## Action item
In the records below, find the line holding "GO BACK (66, 100)" and the line holding "Place de l’Accueil". Set down both, with every line between them, exactly.

## Excerpted records

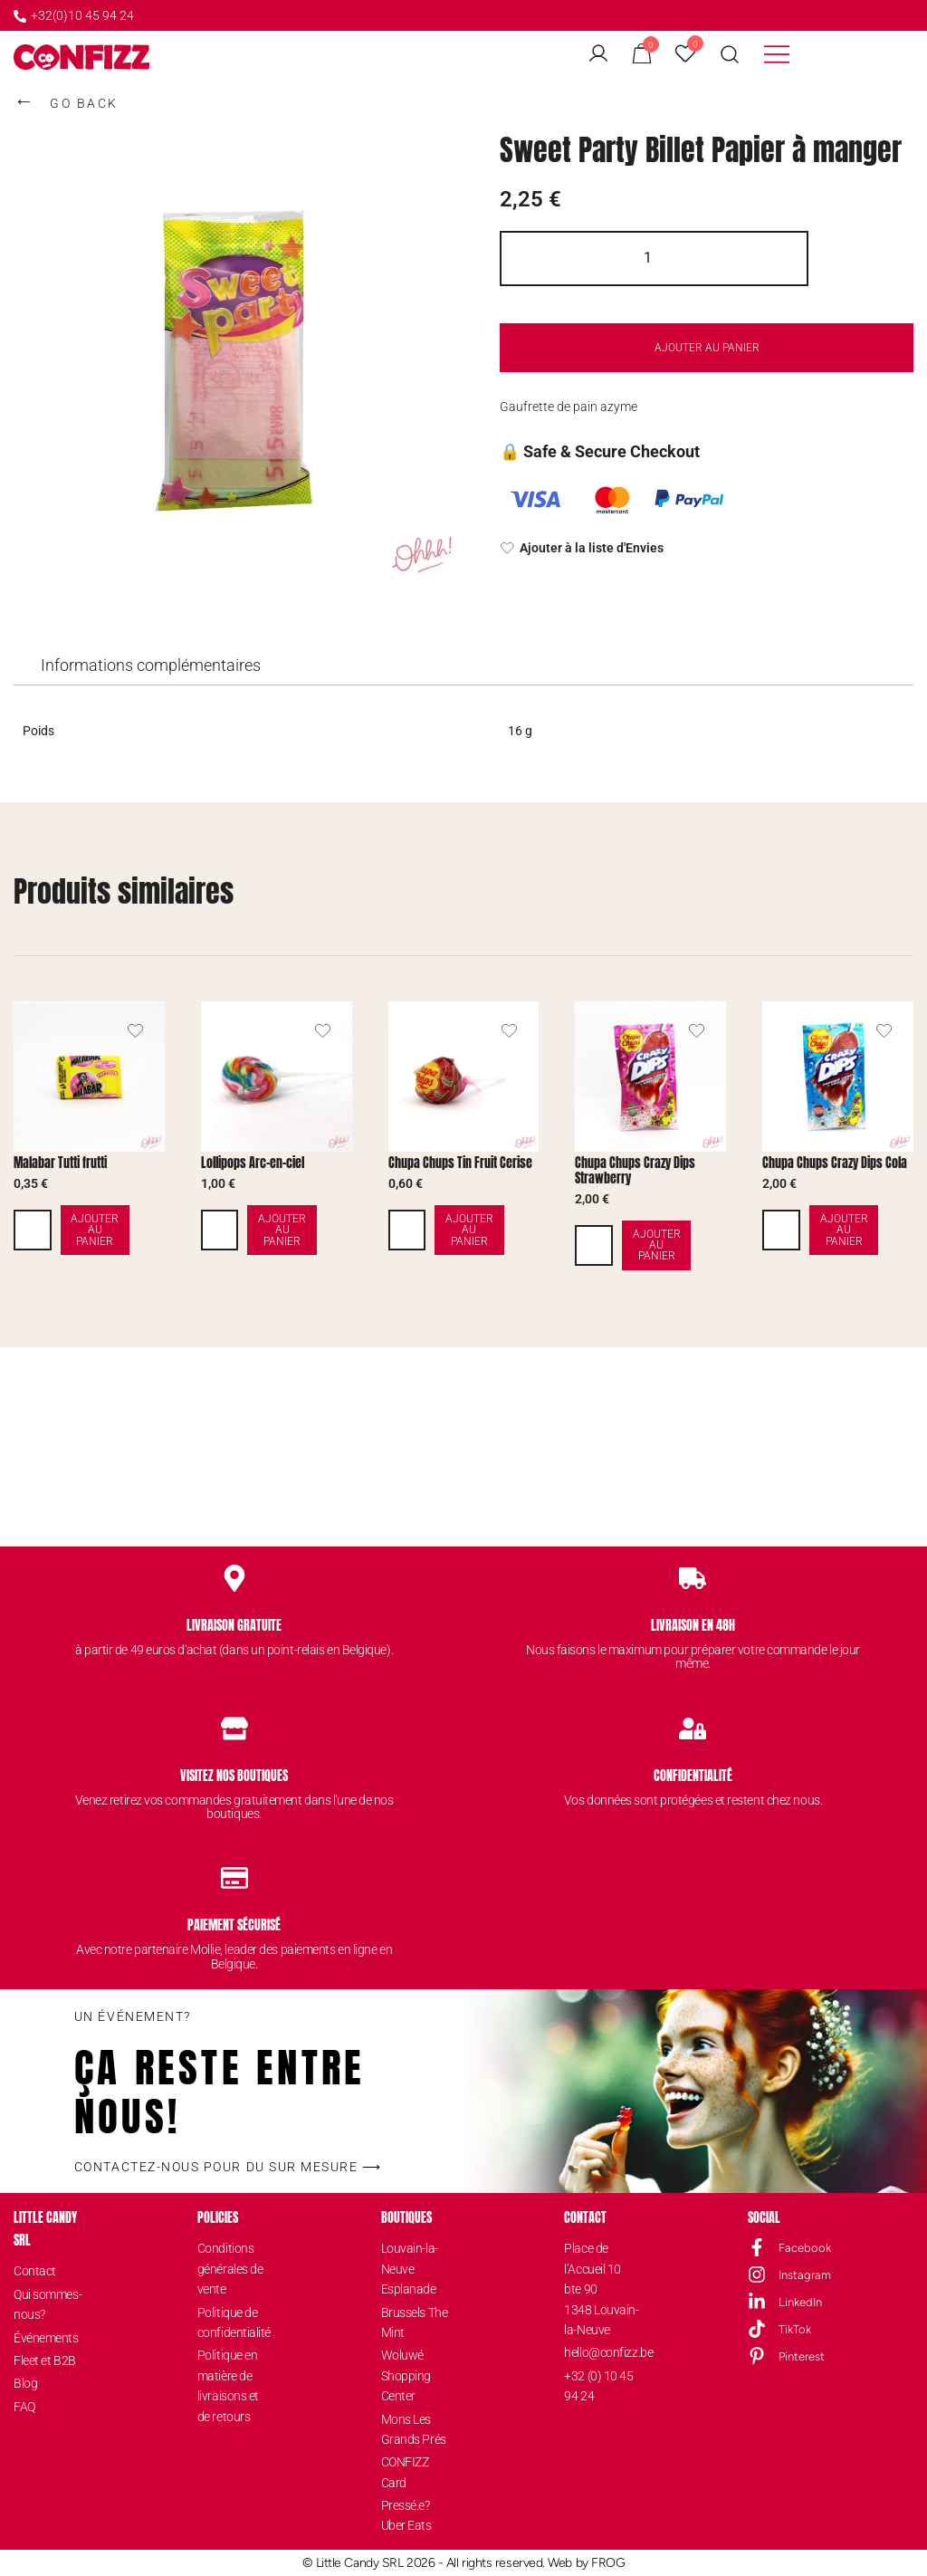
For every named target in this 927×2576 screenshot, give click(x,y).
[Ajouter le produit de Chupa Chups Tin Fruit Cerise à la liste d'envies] (509, 1031)
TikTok (795, 2328)
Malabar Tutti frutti (60, 1163)
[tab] (151, 665)
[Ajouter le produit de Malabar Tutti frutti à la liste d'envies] (135, 1031)
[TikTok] (757, 2329)
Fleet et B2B (45, 2359)
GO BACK (66, 100)
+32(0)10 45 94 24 (74, 15)
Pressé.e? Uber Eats (406, 2514)
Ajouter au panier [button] (112, 1229)
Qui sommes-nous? (47, 2303)
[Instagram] (757, 2274)
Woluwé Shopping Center (406, 2374)
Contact (35, 2271)
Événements (46, 2337)
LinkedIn (800, 2301)
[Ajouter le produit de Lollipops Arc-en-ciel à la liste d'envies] (323, 1031)
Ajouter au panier (706, 348)
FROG (608, 2562)
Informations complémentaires (151, 665)
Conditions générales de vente (230, 2268)
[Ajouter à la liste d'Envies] (706, 549)
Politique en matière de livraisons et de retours (228, 2384)
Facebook (805, 2247)
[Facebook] (757, 2247)
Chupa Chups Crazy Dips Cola (834, 1163)
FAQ (24, 2406)
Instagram (805, 2274)
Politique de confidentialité (234, 2321)
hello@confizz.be (601, 2351)
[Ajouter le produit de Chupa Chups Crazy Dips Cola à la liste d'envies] (884, 1031)
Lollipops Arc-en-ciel (252, 1163)
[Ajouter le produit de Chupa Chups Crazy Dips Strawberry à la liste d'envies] (696, 1031)
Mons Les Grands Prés (413, 2428)
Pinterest (802, 2355)
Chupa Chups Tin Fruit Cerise (460, 1163)
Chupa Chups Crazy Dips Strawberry (635, 1171)
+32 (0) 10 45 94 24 (598, 2385)
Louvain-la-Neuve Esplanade (409, 2268)
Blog (25, 2382)
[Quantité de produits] (654, 258)
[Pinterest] (757, 2356)
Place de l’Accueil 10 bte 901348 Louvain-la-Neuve (601, 2289)
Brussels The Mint (414, 2321)
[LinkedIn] (757, 2302)
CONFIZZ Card (405, 2471)
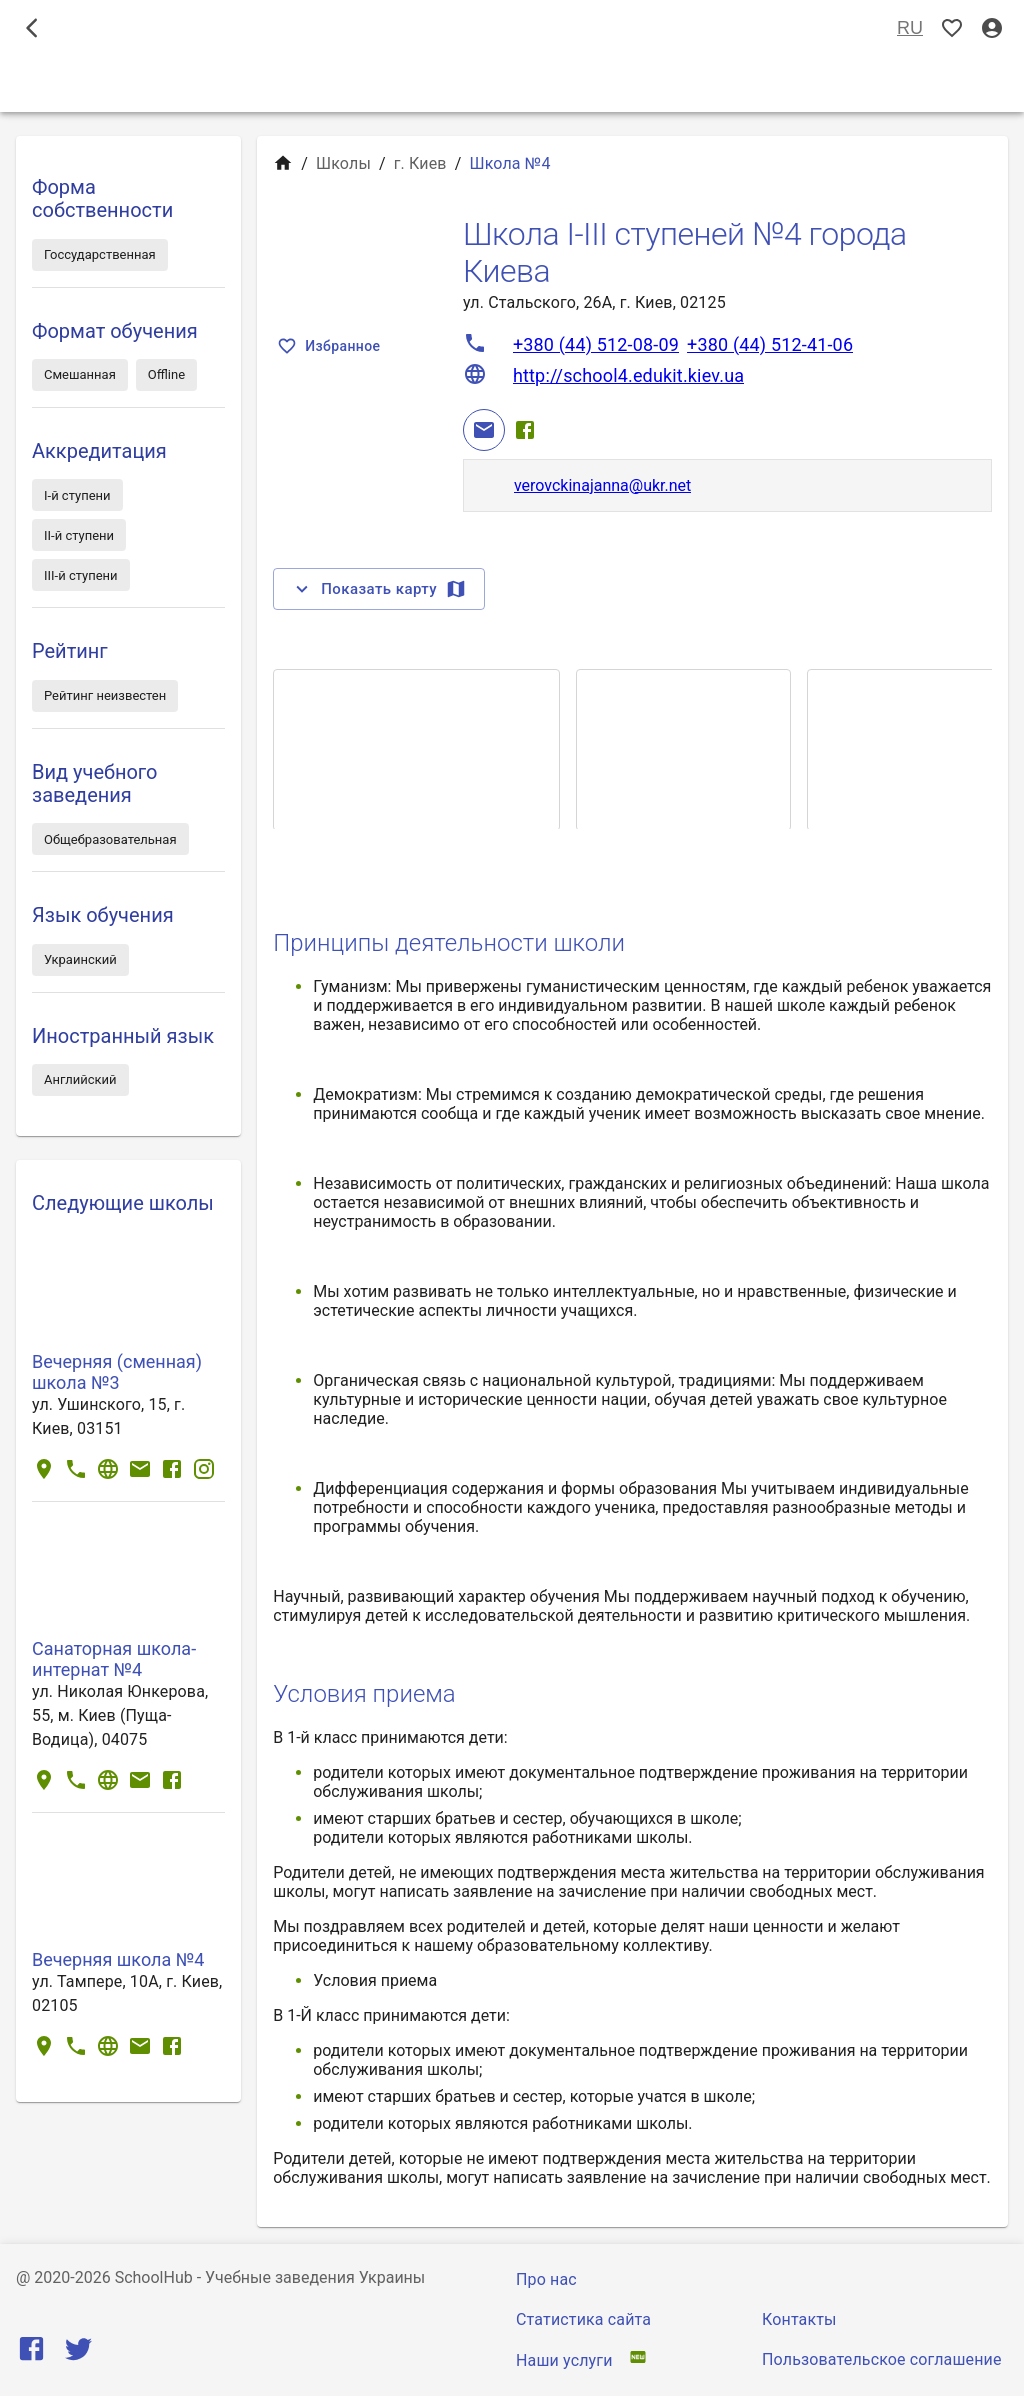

## Answer space
GO BACK (66, 100)
+32(0)10 45 94 24 (74, 15)
Pressé.e? Uber Eats (406, 2514)
Ajouter au panier [button] (112, 1229)
Qui sommes-nous? (47, 2303)
[Instagram] (757, 2274)
Woluwé Shopping Center (406, 2374)
Contact (35, 2271)
Événements (46, 2337)
LinkedIn (800, 2301)
[Ajouter le produit de Lollipops Arc-en-ciel à la liste d'envies] (323, 1031)
Ajouter au panier (706, 348)
FROG (608, 2562)
Informations complémentaires (151, 665)
Conditions générales de vente (230, 2268)
[Ajouter à la liste d'Envies] (706, 549)
Politique en matière de livraisons et de retours (228, 2384)
Facebook (805, 2247)
[Facebook] (757, 2247)
Chupa Chups Crazy Dips Cola (834, 1163)
FAQ (24, 2406)
Instagram (805, 2274)
Politique de confidentialité (234, 2321)
hello@confizz.be (601, 2351)
[Ajouter le produit de Chupa Chups Crazy Dips Cola à la liste d'envies] (884, 1031)
Lollipops Arc-en-ciel (252, 1163)
[Ajouter le produit de Chupa Chups Crazy Dips Strawberry à la liste d'envies] (696, 1031)
Mons Les Grands Prés (413, 2428)
Pinterest (802, 2355)
Chupa Chups Tin Fruit Cerise (460, 1163)
Chupa Chups Crazy Dips Strawberry (635, 1171)
+32 (0) 10 45 94 24 (598, 2385)
Louvain-la-Neuve Esplanade (409, 2268)
Blog (25, 2382)
[Quantité de produits] (654, 258)
[Pinterest] (757, 2356)
Place de l’Accueil 10 bte 901348 Louvain-la-Neuve (601, 2289)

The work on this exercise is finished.